* **PROBLEM DESCRIPTION**
The listing below begins with the first line you should copy; stop after the line containing "mother killed herself", and drop every picture.
____________
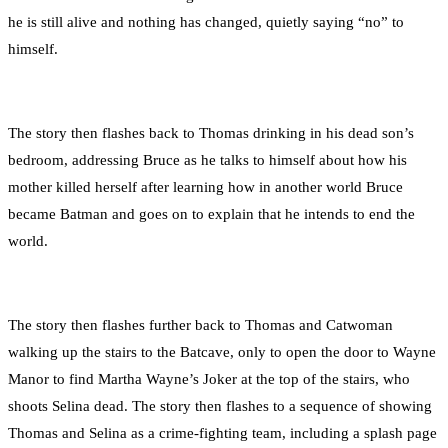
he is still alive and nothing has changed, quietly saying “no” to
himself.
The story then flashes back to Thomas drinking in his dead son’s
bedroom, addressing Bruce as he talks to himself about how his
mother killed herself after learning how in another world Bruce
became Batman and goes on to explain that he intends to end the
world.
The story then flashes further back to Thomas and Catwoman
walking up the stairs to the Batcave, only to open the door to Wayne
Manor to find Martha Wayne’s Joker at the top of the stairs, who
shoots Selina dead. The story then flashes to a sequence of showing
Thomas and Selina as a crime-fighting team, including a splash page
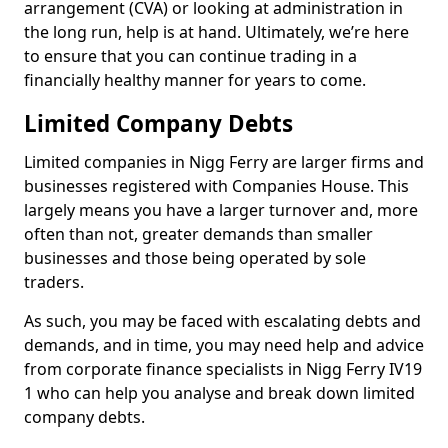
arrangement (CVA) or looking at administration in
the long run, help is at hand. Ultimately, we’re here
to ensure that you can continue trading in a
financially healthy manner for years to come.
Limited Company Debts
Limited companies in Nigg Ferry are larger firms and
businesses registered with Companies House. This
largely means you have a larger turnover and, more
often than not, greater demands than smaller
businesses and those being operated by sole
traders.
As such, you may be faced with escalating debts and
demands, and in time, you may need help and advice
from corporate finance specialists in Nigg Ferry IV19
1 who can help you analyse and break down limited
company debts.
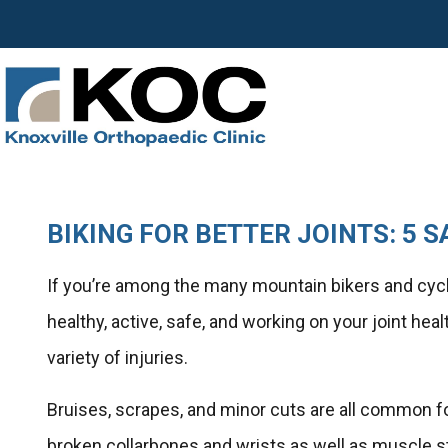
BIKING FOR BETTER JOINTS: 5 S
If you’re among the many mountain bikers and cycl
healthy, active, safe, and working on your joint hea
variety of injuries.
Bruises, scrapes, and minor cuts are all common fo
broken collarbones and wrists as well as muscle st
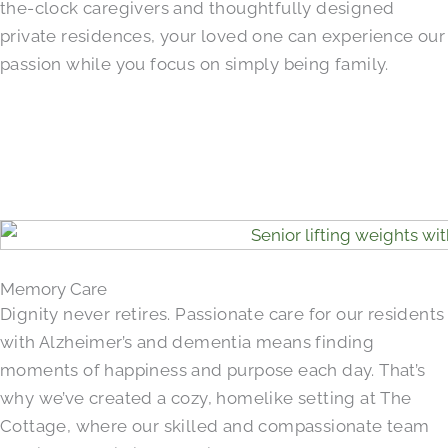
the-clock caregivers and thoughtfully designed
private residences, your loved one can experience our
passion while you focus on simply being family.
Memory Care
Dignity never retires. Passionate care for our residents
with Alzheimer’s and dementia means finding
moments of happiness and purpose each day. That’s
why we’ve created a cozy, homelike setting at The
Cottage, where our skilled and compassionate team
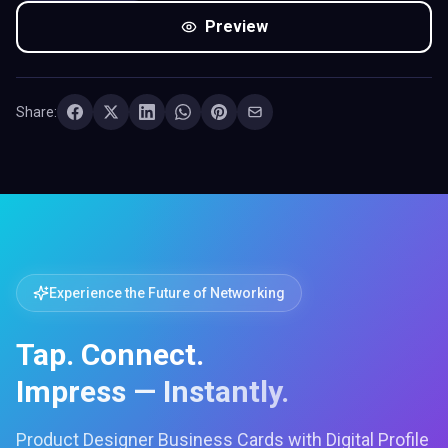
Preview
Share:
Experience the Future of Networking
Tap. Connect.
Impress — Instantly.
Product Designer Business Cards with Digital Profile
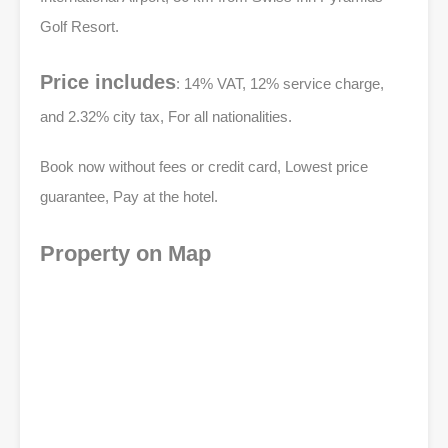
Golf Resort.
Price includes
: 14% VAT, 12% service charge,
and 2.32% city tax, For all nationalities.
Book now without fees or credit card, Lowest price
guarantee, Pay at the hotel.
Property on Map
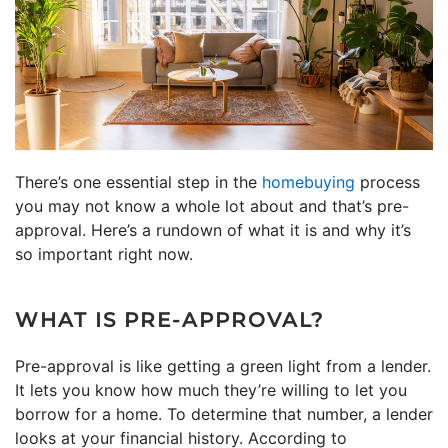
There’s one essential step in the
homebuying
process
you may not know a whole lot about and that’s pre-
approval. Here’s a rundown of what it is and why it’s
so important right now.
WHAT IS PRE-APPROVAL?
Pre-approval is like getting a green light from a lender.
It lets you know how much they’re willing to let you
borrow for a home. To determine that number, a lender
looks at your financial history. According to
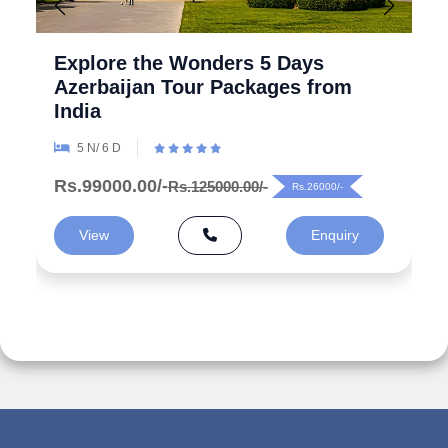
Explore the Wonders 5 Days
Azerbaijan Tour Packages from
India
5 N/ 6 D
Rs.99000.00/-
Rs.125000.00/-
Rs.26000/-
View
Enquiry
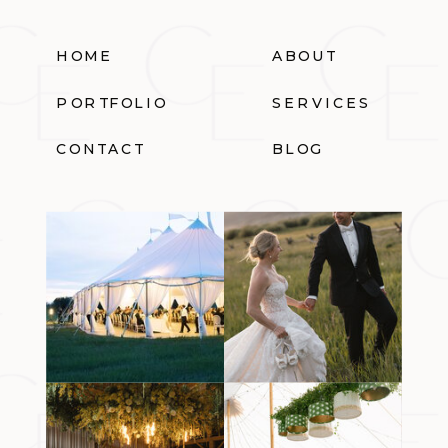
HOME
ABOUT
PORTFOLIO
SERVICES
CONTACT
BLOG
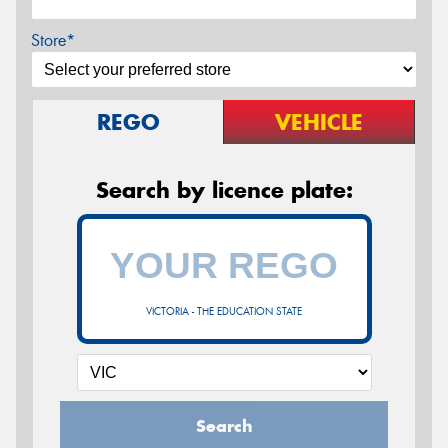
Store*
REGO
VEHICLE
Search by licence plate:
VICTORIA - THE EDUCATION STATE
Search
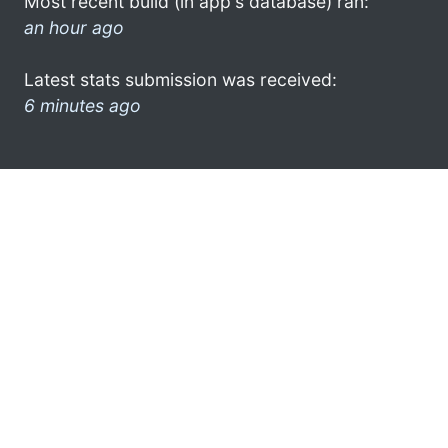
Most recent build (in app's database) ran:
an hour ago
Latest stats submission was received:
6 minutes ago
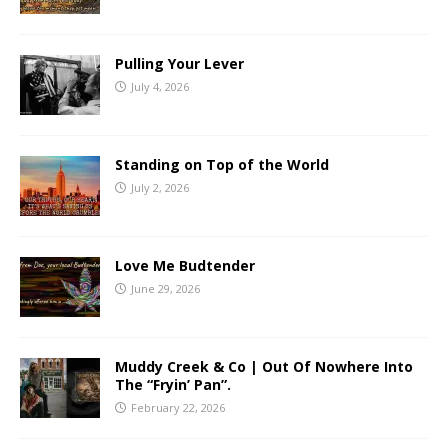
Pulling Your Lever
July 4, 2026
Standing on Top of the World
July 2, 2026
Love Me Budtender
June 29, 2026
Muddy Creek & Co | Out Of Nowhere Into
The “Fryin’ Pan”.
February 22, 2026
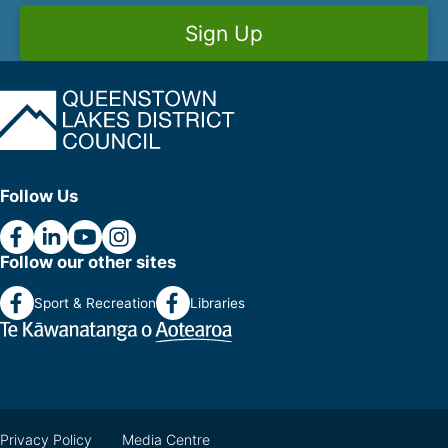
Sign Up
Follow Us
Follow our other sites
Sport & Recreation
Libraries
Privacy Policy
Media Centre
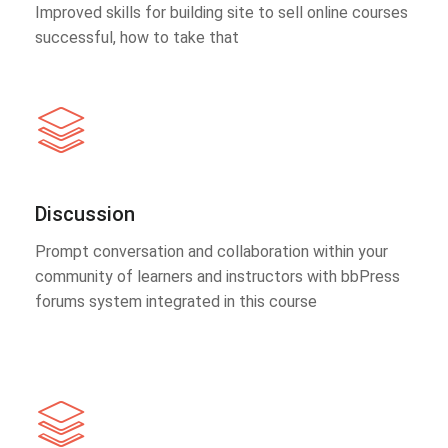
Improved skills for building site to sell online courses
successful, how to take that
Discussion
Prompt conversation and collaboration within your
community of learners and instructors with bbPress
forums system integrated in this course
____________
* **SOLVED EXERCISE**
he is still alive and nothing has changed, quietly saying “no” to
himself.
The story then flashes back to Thomas drinking in his dead son’s
bedroom, addressing Bruce as he talks to himself about how his
mother killed herself after learning how in another world Bruce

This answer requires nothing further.